* WHAT IS NEEDED: Find every line below with the word "Your". Then give only how many there are.

* DATASET ENTRIES:
━━━━━━

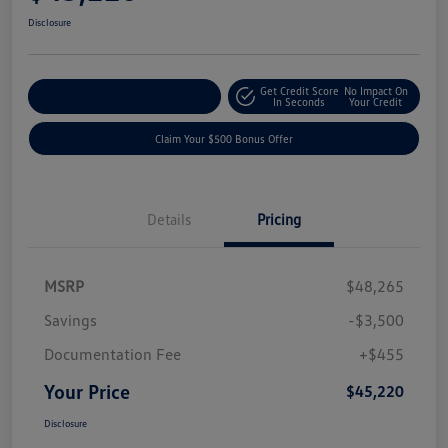
Disclosure
Get Credit Score
No Impact On
Explore Payment Options
In Seconds
Your Credit
Claim Your $500 Bonus Offer
Details
Pricing
MSRP
$48,265
Savings
-$3,500
Documentation Fee
+$455
Your Price
$45,220
Disclosure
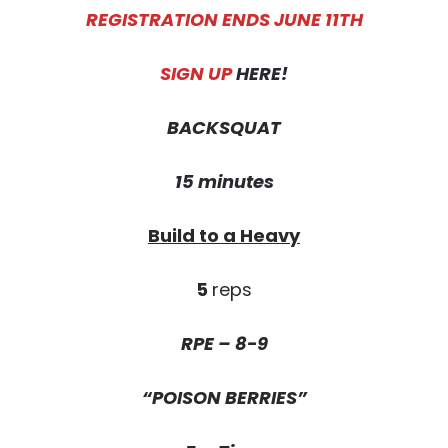
REGISTRATION ENDS JUNE 11TH
SIGN UP
HERE!
BACKSQUAT
15 minutes
Build to a Heavy
5
reps
RPE – 8-9
“POISON BERRIES”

━━━━━━

* TASK SOLUTION: 3